PADA Mei tahun yang sama, dari lapak penjual barang loak di Kediri, Jatim, ditemukan pula tiga lempeng kelanjutan Prasasti Mula Malurung (berangka tahun 1255 Masehi). Sebelumnya pada tahun 1975 di daerah yang sama juga ditemukan 10 lempeng prasasti serupa.
Kebanaran sejarah ternyata bersifat hipotetik. Sejarah dapat diperbarui atau direvisi, selama kajian terhadap penemuan-penemuan arkelogis yang menunjang masih terjadi.
Ternyata kajian terhadap temuan Prasasti Mula Malurung dan Sapi Kerep ini terbukti merevisi sejarah Kerajaan Singasari yang kini berkembang.
Revisi yang sangat menonjol, misalnya, dari kisah menyedihkan berupa intrik berdarah untuk perebutan kekuasaan pemerintahan yang tak berkesudahan di Singasari.
Melalui kajian Prasasti Mula Malurung, ternyata ditemukan kisah baru yang mampu mempertajam lagi intrik berdarah tersebut.
Melalui Prasasti Mula Malurung, disebutkan ada tokoh Turuk Bali, sebagai kerabat atau saudara sepupu perempuan Raja Kertanegara (1268-1292 Masehi). Turuk Bali ini kemudian menjadi istri Raja Jayakatwang yang memerintah wilayah kekuasaan Gelang-gelang.
Wilayah Gelang-gelang ini berada di wilayah Kediri. Jayakatwang yang memimpinnya, kemudian bisa diartikan sebagai ipar Kertanegara. Namun pada tahun 1292 Masehi, Jayakatwang ini menyerang Kertanegara dan berhasil mengalahkannya.
Mengawini sepupu Kertanegara, Turuk Bali ini, ternyata bisa dikatakan sebagai strategi Jayakatwang untuk merebut Singasari dari tangan Kertanegara. Jayakatwang menyerang Kertanegara karena dia memiliki dendam turunan. Jayakatwang adalah keturunan dari Kerajaan Kediri yang sebelumnya ditaklukkan Ken Arok, raja Singasari yang pertama.

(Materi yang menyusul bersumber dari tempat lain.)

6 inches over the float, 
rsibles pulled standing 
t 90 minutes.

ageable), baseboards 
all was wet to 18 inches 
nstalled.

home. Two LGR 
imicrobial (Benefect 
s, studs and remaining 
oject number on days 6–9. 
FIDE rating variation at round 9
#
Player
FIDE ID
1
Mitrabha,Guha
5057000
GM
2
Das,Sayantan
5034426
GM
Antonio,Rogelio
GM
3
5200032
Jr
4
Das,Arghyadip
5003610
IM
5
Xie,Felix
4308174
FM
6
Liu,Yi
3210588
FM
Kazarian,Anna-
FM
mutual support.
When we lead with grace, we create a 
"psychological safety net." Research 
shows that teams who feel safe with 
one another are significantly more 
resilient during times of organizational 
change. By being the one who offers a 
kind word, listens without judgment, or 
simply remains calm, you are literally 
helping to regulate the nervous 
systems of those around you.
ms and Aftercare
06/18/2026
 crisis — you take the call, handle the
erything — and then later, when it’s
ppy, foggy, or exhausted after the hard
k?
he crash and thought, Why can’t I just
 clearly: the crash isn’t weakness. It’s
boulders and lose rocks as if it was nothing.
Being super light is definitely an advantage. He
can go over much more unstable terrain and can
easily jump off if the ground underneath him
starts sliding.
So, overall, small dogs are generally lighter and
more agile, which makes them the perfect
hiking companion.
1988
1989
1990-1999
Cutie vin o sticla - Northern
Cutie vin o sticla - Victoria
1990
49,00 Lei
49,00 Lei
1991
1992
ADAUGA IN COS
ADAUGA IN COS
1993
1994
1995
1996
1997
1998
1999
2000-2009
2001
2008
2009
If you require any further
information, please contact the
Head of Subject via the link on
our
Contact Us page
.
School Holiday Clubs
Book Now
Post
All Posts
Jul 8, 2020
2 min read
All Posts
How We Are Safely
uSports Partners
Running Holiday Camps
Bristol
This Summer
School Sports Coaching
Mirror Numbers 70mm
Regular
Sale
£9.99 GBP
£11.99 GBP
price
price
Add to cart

Adanya penyebutan tokoh baru Turuk Bali yang dikawini Jayakatwang ini pada Prasasti Mula Malurung, kemudian merevisi khazanah pemahaman sejarah yang terjadi di Singasari. Terutama sejarah tragis adanya perebutan kekuasaan berdarah di Singasari.

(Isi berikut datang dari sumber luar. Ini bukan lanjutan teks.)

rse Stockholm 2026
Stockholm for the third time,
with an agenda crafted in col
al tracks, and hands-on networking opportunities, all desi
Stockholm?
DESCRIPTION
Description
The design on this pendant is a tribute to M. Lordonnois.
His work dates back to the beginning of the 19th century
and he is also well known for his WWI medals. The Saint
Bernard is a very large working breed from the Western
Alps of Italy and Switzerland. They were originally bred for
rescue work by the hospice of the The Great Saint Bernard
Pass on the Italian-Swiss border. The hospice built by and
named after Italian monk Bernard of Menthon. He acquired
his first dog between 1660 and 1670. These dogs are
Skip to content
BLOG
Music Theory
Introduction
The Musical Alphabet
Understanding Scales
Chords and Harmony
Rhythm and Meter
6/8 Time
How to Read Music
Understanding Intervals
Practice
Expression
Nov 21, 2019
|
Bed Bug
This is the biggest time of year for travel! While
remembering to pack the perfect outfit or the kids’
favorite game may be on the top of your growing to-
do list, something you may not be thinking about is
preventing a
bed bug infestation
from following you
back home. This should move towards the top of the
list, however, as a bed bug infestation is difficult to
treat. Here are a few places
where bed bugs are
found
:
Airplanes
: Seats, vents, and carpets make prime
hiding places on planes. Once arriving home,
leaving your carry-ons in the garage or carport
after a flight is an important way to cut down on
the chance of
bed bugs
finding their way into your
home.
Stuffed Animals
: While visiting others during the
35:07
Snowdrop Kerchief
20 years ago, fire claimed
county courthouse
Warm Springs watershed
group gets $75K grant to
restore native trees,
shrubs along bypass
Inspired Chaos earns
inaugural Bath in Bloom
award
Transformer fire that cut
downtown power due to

Intrik yang dipakai cenderung selalu melibatkan salah satu kerabat istana, yaitu setelah Jayakatwang mengawini Turuk Bali dan menjadi bukan orang luar lagi bagi Kerajaan Singasari.
Kisah baru yang menarik dari hasil kajian Prasasti Mula Malurung yang kini disimpan di Museum Nasional Jakarta ini dituturkan Prof Dr Moehammad Habib Mustopo di Malang. Habib menjadi Ketua Ikatan Ahli Epigrafi Indonesia (IAEI) Komisariat Daerah Jatim dan guru besar sejarah di Fakultas Sastra, Universitas Negeri Malang (UM).
"Begitu hebatnya intrik perebutan kekuasaan berdarah di Singasari. Intrik selalu datang dari dalam kerabat lingkungan istana sendiri dan kisah masa lalu ini bisa ditarik manfaatnya untuk masa sekarang," kata Habib.
Intrik perebutan kekuasan berdarah di Singasari bisa dirinci, berawal dari Raja Singasari pertama Ken Arok, yang dibunuh seorang pengalasan atau prajurit atas insiatif Anusapati. Anusapati menjadi anak sah Ken Arok dengan Ken Dedes.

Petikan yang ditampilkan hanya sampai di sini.